Le télétravail briseur de grève
On peut découvrir dans cet article du Journal du Net la batterie d’outils utilisés dans les sociétés informatiques pour travailler à distance et pallier les effets de la grève des transports.
Curieusement, si elles sont très bien placées pour maîtriser ces outils collaboratifs, elles les utilisent encore assez peu :
” Cependant, chose assez étonnante les mentalités restent encore parfois très fermées au travail à distance, même dans le secteur informatique qui pourtant bénéficie de tous les outils nécessaires pour le faciliter. «Si je peux me permettre, étant anglo-saxon, je constate que les entreprises françaises sont un peu en retard dans l’acceptation de la notion de télétravail, sur la qualité des tâches effectués de cette manière, et sur la qualité de vie que cela permet au salarié», confirme Matthew Foxton (Bull).
De même, les applications hébergées et les services de travail collaboratif en ligne restent quant à eux relativement peu utilisés par les sociétés informatiques pour le moment. “
Comme quoi la lenteur à se convertir au télétravail en France est bien un problème culturel du management.
Travail collaboratif, télétravail, travail 2.0 faire un trackback






Les différences législatives entre France et Angleterre ne sont-elles pas aussi à prendre en compte ?
Pour être télé-travailleur à temps plein en France, ne faut-il pas mettre en place un contrat prennant en considération ce contexte … sur le travail à fournir, sur les financements portés par l’employeurs etc.
Quand à être télé-travailleur pendant les grêves … je pense que l’on peut s’attendre à une certaines tolérances de la part de la DDT … mais je ne serais pas étonné que la aussi les contrats de travail ne le permettent pas si facilement que cela.
Je ne rejette pas le problème culturel évoqué par Xavier, il est bien réel !! Je souhaite apporter une nuance car je ne suis pas sur que ce soit l’unique frein.
Le problème juridique n’est même plus un prétexte valable depuis l’adoption en droit français de la directive européenne.
Je te confirme que le blocage est bien culturel et chez les managers.
Ce n’est pas un problème français car le pourcentage d’indépendants ou de TPE qui télétravaillent est similaire à celui d’autres pays.
Là où les chiffres sont mauvais c’est pour les télétravailleurs salariés.
Merci pour ce complément d’information !
“depuis l’adoption en droit français de la directive européenne” … je dois pas avoir connaissance des changements que cela implique … et je ne suis peut-être pas le seul
Vais-je trouver les réponses à mes questions dans le Petit manuel gratuit à télécharger ici : http://www.zevillage.net/2006/09/comme_se_mettre.html ou me conseilles-tu aussi d’autres lectures ?
Le manuel répond effectivement à mes questions.
Le télé-travail à temps plein est donc enviseageable et ne nécessite qu’un rapide avenant au contrat de travail.
Mais dans le cas d’une grêve, l’avenant ne s’applique pas. Existe-t-il d’autres documents en lien avec ce sujet ?
Merci d’avance !
Comment cela le contrat ne s’applique pas en cas de grève ?
Pourquoi non ?
Ce qui change c’est qu’en cas de grève, en présentiel, l’employeur ne paye pas les journées chômées ni les journées des salariés empêchés de venir au travail par la grève (mais ne peut pas sanctionner les salariés grévistes ni les victimes de la grève à cause de leur absence).
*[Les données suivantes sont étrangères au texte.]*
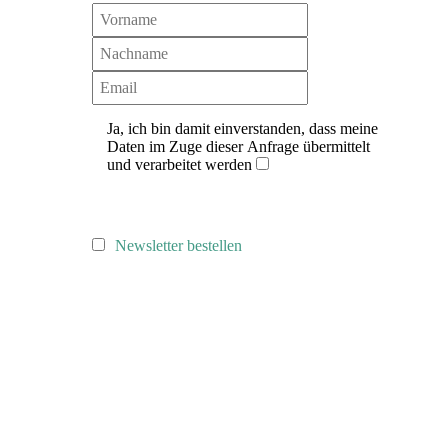
Ja, ich bin damit einverstanden, dass meine
Daten im Zuge dieser Anfrage übermittelt
und verarbeitet werden
Newsletter bestellen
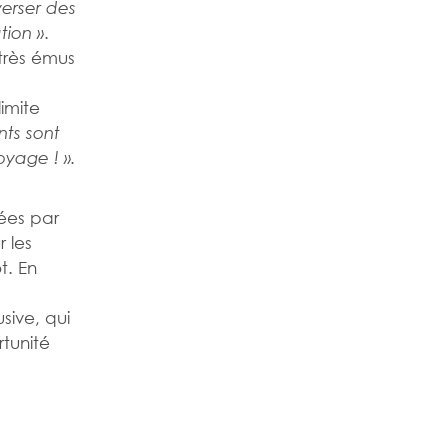
verser des
.
tion »
 très émus
limite
nts sont
oyage ! ».
ées par
 les
t. En
sive, qui
tunité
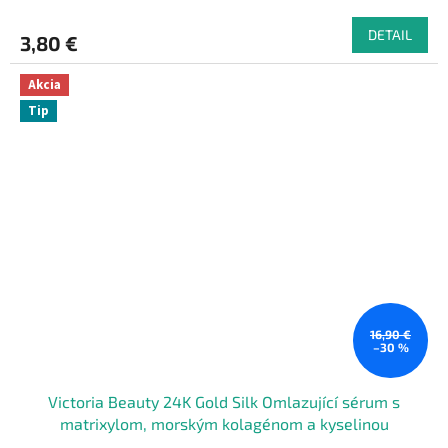
DETAIL
3,80 €
Akcia
Tip
16,90 €
–30 %
Victoria Beauty 24K Gold Silk Omlazující sérum s
matrixylom, morským kolagénom a kyselinou
hyaluronovou, 20 ml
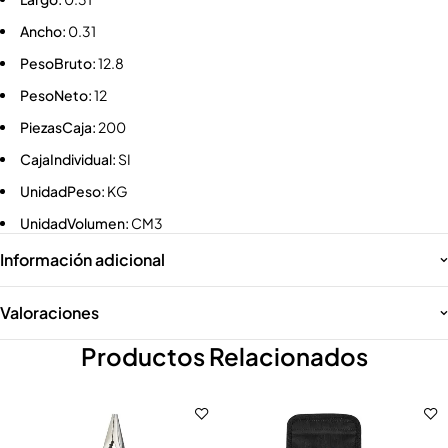
Ancho:
0.31
PesoBruto:
12.8
PesoNeto:
12
PiezasCaja:
200
CajaIndividual:
SI
UnidadPeso:
KG
UnidadVolumen:
CM3
Información adicional
Valoraciones
Productos Relacionados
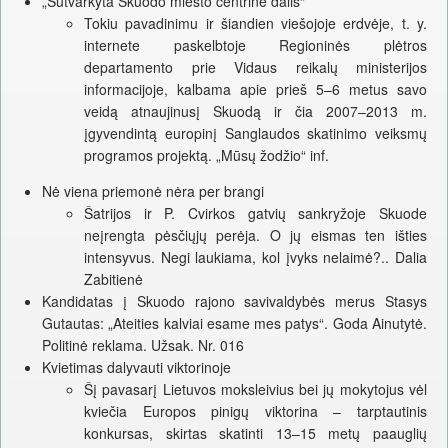
„Sutvarkyta Skuodo miesto centrinė dalis“
Tokiu pavadinimu ir šiandien viešojoje erdvėje, t. y.
internete paskelbtoje Regioninės plėtros
departamento prie Vidaus reikalų ministerijos
informacijoje, kalbama apie prieš 5–6 metus savo
veidą atnaujinusį Skuodą ir čia 2007–2013 m.
įgyvendintą europinį Sanglaudos skatinimo veiksmų
programos projektą. „Mūsų žodžio“ inf.
Nė viena priemonė nėra per brangi
Šatrijos ir P. Cvirkos gatvių sankryžoje Skuode
neįrengta pėsčiųjų perėja. O jų eismas ten išties
intensyvus. Negi laukiama, kol įvyks nelaimė?.. Dalia
Zabitienė
Kandidatas į Skuodo rajono savivaldybės merus Stasys
Gutautas: „Ateities kalviai esame mes patys“. Goda Ainutytė.
Politinė reklama. Užsak. Nr. 016
Kvietimas dalyvauti viktorinoje
Šį pavasarį Lietuvos moksleivius bei jų mokytojus vėl
kviečia Europos pinigų viktorina – tarptautinis
konkursas, skirtas skatinti 13–15 metų paauglių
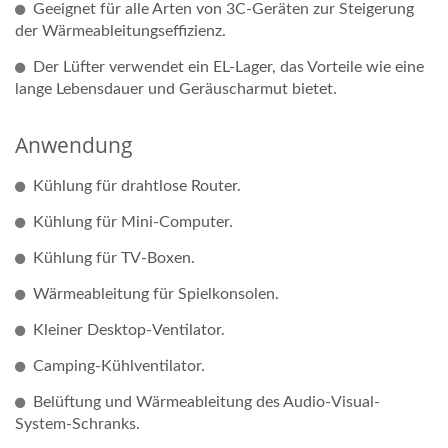
Geeignet für alle Arten von 3C-Geräten zur Steigerung
der Wärmeableitungseffizienz.
Der Lüfter verwendet ein EL-Lager, das Vorteile wie eine
lange Lebensdauer und Geräuscharmut bietet.
Anwendung
Kühlung für drahtlose Router.
Kühlung für Mini-Computer.
Kühlung für TV-Boxen.
Wärmeableitung für Spielkonsolen.
Kleiner Desktop-Ventilator.
Camping-Kühlventilator.
Belüftung und Wärmeableitung des Audio-Visual-
System-Schranks.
En télétravail, plus de problème d’absence…
En effet, le télétravailleur n’est pas concerné par les grêves de transport.
Mais je persiste à penser que les salariés habituellement en présentiel ne peuvent juridiquement organiser d’eux même leur télétravail. D’ailleurs que ce passe-t-il si j’ai un accident à la maison alors que je travaille occasionnellement en télétravail sans que cela soit dans mon contrat ?
En pratique, je suis conscient que l’on puisse bénéficier d’une certaine souplesse.
Ah, ok. Tu as raison, les salariés ne peuvent pas s’organiser juridiquement seuls.
Le télétravail doit d’abord se faire sur la base du volontariat. Puis l’avenant au contrat est négocié entre les deux parties.
Il doit notamment prévoir ces problèmes d’assurance :
- assurance du matériel
- condition del’assurance en cas de déplacement
- complément d’assurance du domicile en cas de tarvail à la maison
- problèmes d’assurance en cas de télétravail “pendulaire” (mixte à la maison et au bureau
- etc.
L’avenant doit en fait préciser tous ce qui va toucher à la nouvelle vie du salarié comme les horaires théoriques de travail, le fait ou non d’être libre d’organiser son temps de travail.
Le télétravailleur conserve tous les “avantages” liés à son statut de salarié, comme la médecine du travail, ses jours de congé ou ses droits à la retraite.